__Assignment__:
Nothing but the lines holding the string "onbekend" should appear in the answer. Copy them from the entries.

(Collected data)
◇ ◇ ◇

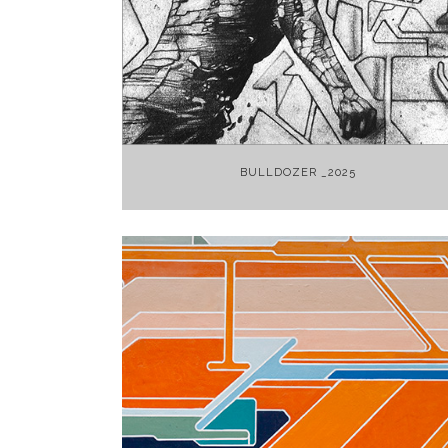
+
BULLDOZER _2025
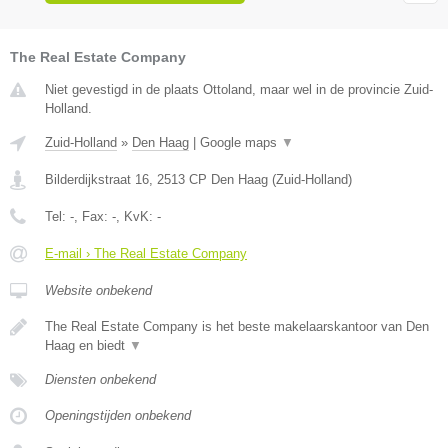
The Real Estate Company
Niet gevestigd in de plaats Ottoland, maar wel in de provincie Zuid-
Holland.
Zuid-Holland
»
Den Haag
|
Google maps
▼
Bilderdijkstraat 16
,
2513 CP
Den Haag
(
Zuid-Holland
)
Tel:
-
, Fax:
-
, KvK:
-
E-mail › The Real Estate Company
Website onbekend
The Real Estate Company is het beste makelaarskantoor van Den
Haag en biedt
▼
Diensten onbekend
Openingstijden onbekend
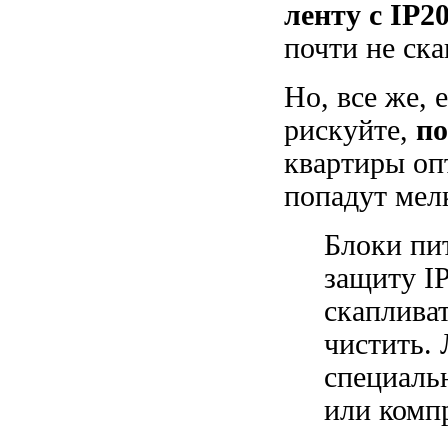
ленту с IP2
почти не ска
Но, все же, 
рискуйте,
по
квартиры оп
попадут мелк
Блоки пи
защиту I
скаплива
чистить. 
специаль
или комп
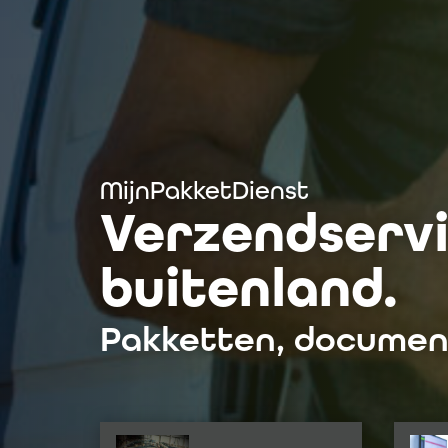
MijnPakketDienst
Verzendservi
buitenland.
Pakketten, document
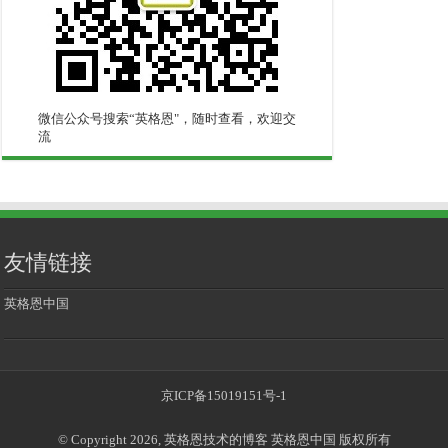
微信公众号搜索“英格恩"，随时查看，欢迎交
流
友情链接
英格恩中国
京ICP备15019151号-1
© Copyright 2026, 英格恩技术的博客 英格恩中国 版权所有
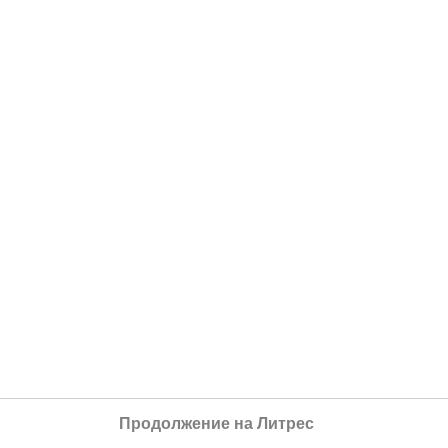
Продолжение на Литрес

◇ ◇ ◇

__Task output__:
Website onbekend
Diensten onbekend
Openingstijden onbekend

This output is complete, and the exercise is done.